Assignment
Repeat the lines below exactly as written, please, from the line with "lection ／ 池田奈生子「デュエ" to the line with "Passend für das", both lines included, and no others.
──────── Given records ────────
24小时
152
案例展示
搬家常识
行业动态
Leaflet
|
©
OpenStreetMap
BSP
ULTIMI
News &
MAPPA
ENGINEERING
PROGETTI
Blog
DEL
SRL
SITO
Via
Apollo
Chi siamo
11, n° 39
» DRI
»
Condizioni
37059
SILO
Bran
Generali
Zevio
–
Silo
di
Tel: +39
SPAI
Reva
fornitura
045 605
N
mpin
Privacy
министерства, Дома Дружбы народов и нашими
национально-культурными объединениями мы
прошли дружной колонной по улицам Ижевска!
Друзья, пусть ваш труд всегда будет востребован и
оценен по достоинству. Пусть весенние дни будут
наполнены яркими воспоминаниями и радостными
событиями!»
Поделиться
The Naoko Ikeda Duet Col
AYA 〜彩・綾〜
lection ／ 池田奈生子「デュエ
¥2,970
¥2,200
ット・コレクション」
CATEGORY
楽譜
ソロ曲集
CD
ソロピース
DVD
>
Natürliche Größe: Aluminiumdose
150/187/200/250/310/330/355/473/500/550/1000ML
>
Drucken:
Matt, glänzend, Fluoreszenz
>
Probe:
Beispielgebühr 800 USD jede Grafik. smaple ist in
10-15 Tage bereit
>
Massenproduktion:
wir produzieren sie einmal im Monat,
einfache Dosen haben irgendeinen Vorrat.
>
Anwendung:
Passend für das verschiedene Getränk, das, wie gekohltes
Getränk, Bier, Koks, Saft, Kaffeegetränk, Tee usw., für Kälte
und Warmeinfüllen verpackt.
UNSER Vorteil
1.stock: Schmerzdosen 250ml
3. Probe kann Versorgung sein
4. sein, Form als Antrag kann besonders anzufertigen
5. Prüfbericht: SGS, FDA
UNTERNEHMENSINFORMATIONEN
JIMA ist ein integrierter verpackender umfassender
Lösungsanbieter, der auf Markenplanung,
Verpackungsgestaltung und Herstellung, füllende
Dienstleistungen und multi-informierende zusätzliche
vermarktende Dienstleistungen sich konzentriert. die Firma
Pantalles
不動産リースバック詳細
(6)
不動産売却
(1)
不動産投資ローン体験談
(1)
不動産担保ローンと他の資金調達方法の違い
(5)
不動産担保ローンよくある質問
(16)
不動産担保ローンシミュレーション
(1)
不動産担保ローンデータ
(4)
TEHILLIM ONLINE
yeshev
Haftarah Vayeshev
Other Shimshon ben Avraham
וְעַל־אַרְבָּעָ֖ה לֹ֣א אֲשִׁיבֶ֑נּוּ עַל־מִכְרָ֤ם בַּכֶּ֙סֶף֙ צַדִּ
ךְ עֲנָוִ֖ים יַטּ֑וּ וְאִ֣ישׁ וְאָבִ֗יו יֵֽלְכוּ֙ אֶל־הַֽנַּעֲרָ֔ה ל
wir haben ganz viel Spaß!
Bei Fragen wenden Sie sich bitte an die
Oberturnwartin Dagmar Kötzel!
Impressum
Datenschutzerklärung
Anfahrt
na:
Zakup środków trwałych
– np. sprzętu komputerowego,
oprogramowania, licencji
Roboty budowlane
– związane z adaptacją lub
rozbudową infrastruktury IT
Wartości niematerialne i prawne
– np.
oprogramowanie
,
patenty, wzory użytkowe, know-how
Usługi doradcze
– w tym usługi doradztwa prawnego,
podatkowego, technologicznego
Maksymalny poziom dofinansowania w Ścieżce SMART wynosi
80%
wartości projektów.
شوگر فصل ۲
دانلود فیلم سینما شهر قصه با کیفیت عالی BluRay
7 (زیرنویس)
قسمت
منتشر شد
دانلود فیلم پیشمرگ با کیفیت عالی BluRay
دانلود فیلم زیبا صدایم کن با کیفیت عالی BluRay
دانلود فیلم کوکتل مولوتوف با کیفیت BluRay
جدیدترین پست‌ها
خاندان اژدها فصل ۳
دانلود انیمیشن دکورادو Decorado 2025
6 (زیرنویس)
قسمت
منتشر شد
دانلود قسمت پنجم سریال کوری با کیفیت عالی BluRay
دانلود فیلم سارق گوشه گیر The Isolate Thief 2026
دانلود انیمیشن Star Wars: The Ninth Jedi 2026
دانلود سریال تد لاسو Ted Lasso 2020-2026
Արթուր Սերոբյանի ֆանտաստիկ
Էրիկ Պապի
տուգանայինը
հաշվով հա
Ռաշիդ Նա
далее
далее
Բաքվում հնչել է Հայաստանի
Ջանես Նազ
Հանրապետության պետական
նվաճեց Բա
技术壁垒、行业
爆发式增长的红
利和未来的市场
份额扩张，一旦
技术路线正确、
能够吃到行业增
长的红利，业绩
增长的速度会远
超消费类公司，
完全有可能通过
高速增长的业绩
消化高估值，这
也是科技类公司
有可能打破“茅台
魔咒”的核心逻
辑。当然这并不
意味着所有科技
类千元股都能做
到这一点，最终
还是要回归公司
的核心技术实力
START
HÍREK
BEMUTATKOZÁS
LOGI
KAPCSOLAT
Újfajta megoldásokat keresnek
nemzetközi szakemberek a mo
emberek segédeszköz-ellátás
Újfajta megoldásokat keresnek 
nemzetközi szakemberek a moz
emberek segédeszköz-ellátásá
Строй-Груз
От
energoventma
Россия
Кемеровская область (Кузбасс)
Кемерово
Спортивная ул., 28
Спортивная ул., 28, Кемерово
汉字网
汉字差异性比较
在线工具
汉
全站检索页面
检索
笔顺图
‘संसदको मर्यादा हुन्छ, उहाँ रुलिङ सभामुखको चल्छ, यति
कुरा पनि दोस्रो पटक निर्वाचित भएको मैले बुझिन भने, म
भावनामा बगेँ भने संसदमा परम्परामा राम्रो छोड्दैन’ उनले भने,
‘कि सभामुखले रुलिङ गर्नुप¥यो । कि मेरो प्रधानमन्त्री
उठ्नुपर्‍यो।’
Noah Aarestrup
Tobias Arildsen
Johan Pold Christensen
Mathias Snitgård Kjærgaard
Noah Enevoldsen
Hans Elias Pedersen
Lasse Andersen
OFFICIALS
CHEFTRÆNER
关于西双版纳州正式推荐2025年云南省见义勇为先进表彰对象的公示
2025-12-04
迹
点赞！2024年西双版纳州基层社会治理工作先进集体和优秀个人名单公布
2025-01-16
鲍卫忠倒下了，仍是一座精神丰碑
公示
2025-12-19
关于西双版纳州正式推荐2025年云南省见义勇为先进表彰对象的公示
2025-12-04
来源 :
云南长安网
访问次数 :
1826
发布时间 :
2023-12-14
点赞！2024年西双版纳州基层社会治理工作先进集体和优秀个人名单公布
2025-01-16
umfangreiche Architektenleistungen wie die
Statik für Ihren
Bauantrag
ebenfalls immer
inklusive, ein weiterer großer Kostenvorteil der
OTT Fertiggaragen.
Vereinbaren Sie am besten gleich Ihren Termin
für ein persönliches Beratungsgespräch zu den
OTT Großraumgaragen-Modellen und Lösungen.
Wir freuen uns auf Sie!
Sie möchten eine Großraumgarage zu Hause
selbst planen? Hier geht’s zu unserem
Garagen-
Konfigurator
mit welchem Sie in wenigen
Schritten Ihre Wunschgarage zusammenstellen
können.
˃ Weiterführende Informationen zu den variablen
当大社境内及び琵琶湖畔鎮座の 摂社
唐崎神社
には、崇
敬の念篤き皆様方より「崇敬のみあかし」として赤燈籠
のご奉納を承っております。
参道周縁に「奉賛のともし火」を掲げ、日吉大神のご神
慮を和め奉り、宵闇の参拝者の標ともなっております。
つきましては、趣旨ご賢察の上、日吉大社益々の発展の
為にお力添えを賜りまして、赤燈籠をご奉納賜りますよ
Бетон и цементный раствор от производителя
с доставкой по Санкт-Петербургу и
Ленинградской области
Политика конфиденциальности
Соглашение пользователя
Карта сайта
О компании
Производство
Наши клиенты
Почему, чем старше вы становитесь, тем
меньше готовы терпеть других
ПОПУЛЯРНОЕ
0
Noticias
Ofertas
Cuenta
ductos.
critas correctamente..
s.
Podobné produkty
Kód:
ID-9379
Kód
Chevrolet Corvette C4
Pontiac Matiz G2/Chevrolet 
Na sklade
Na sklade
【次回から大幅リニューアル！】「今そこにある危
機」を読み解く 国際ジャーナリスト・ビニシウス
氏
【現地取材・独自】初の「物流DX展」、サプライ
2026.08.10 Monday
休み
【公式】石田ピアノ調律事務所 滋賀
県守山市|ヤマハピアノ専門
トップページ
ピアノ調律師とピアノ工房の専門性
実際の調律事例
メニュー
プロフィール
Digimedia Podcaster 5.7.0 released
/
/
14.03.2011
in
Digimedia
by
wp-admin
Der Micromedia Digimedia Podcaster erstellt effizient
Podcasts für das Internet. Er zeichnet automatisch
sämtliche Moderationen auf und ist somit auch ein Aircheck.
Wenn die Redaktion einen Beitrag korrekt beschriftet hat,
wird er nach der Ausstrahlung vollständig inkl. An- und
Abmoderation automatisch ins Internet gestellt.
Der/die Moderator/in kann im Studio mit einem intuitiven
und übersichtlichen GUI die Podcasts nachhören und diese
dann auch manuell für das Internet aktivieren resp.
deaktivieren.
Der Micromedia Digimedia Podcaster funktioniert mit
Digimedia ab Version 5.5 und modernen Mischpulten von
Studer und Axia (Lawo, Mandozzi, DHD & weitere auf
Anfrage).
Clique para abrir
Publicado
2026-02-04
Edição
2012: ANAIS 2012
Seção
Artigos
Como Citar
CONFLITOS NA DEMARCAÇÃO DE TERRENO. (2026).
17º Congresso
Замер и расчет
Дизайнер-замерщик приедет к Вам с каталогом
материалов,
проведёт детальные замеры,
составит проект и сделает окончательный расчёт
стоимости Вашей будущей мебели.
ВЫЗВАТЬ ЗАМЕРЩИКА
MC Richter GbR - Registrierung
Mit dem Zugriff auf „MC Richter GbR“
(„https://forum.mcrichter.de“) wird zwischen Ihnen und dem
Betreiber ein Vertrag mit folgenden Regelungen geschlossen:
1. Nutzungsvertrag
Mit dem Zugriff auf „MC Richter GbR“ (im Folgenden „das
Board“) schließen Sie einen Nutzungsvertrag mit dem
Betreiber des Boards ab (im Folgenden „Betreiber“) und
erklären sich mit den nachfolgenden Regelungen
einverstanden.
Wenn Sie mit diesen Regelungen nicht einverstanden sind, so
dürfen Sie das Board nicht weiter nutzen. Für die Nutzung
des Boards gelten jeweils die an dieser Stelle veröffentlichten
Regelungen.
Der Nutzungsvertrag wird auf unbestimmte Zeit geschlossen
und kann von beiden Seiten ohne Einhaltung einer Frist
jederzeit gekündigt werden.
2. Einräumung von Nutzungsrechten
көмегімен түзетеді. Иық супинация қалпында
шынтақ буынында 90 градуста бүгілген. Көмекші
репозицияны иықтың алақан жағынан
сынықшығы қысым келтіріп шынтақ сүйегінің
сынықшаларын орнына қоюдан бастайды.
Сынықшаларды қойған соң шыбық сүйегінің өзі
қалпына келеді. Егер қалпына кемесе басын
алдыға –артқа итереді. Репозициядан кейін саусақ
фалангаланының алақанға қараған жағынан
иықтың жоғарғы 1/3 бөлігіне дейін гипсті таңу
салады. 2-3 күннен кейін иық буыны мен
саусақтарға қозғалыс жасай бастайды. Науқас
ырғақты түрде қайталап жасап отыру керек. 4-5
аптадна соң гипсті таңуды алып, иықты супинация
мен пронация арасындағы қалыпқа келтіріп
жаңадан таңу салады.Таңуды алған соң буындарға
────────
Completed exercise
lection ／ 池田奈生子「デュエ
¥2,970
¥2,200
ット・コレクション」
CATEGORY
楽譜
ソロ曲集
CD
ソロピース
DVD
>
Natürliche Größe: Aluminiumdose
150/187/200/250/310/330/355/473/500/550/1000ML
>
Drucken:
Matt, glänzend, Fluoreszenz
>
Probe:
Beispielgebühr 800 USD jede Grafik. smaple ist in
10-15 Tage bereit
>
Massenproduktion:
wir produzieren sie einmal im Monat,
einfache Dosen haben irgendeinen Vorrat.
>
Anwendung:
Passend für das verschiedene Getränk, das, wie gekohltes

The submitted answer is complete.